Adding a pinch of salt and a dash of turmeric not only enhances flavor but also aids digestion and provides anti-inflammatory benefits. For a unique twist, you can incorporate finely grated carrots or spinach into the mixture to boost vitamin content and add vibrant color. These small adjustments make the snack more versatile while maintaining its core nutritional profile. The how to prepare egg chana dal tikki method is adaptable, allowing you to customize it based on your dietary preferences or seasonal ingredients.

Health Benefits and Nutritional Value

By choosing the how to prepare egg chana dal tikki approach, you’re not only saving time but also making a healthier choice. This snack is low in fat and high in protein, making it ideal for those aiming to manage their weight. The chana dal provides complex carbohydrates and plant-based protein, while eggs contribute vital amino acids and healthy fats. Together, they form a complete protein source, which is essential for muscle repair and energy production.

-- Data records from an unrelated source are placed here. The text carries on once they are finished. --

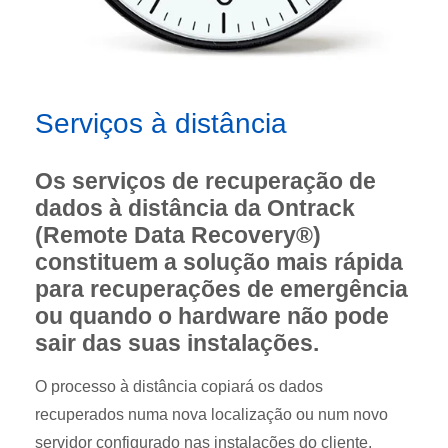
Serviços à distância
Os serviços de recuperação de
dados à distância da Ontrack
(Remote Data Recovery®)
constituem a solução mais rápida
para recuperações de emergência
ou quando o hardware não pode
sair das suas instalações.
O processo à distância copiará os dados
recuperados numa nova localização ou num novo
servidor configurado nas instalações do cliente.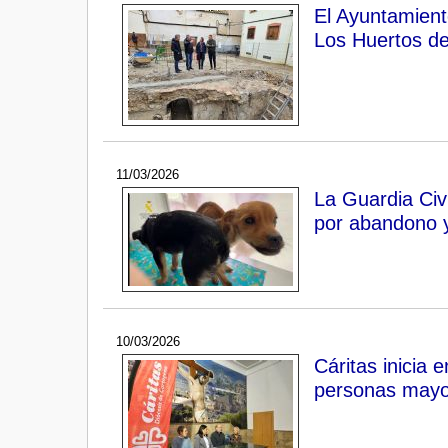
El Ayuntamien
Los Huertos del
11/03/2026
La Guardia Civ
por abandono y
10/03/2026
Cáritas inicia
personas mayo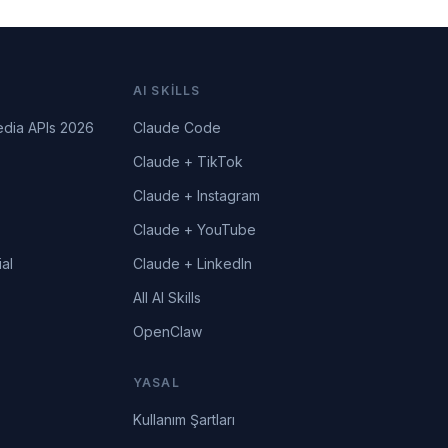
AI SKILLS
edia APIs 2026
Claude Code
Claude + TikTok
Claude + Instagram
Claude + YouTube
al
Claude + LinkedIn
All AI Skills
OpenClaw
YASAL
Kullanım Şartları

The dish is also rich in iron, magnesium, and folate, supporting overall well-being and immune function.

The inclusion of cucumber raita adds a refreshing contrast to the tikki’s richness. Cucumbers are low in calories and high in water, which helps with hydration and reduces overall calorie intake. Their natural antioxidants, such as flavonoids and vitamin C, support skin health and reduce inflammation. This combination of protein-rich tikki and hydrating raita is a winning strategy for a light, nutritious snack that keeps you full and energized without compromising on taste. It’s a great way to incorporate more plant-based protein into your daily diet.

FAQs About Egg Chana Dal Tikki

Q: Can I prepare egg chana dal tikki without using oil?

A: While a small amount of oil is necessary for crispiness, you can reduce it further by using a non-stick baking sheet or air-fryer. A light spray ensures the tikkis are golden without excess grease.

Q: Is the how to prepare egg chana dal tikki recipe suitable for vegetarians?

A: Yes, this recipe is naturally vegetarian. You can substitute eggs with a tofu-based alternative or a flaxseed egg if you prefer a vegan version.

Q: How can I store leftover egg chana dal tikki?

A: Store the cooked tikkis in an airtight container in the refrigerator for up to 2 days. For longer storage, freeze them in a single layer and reheat in an oven or air-fryer when ready to serve.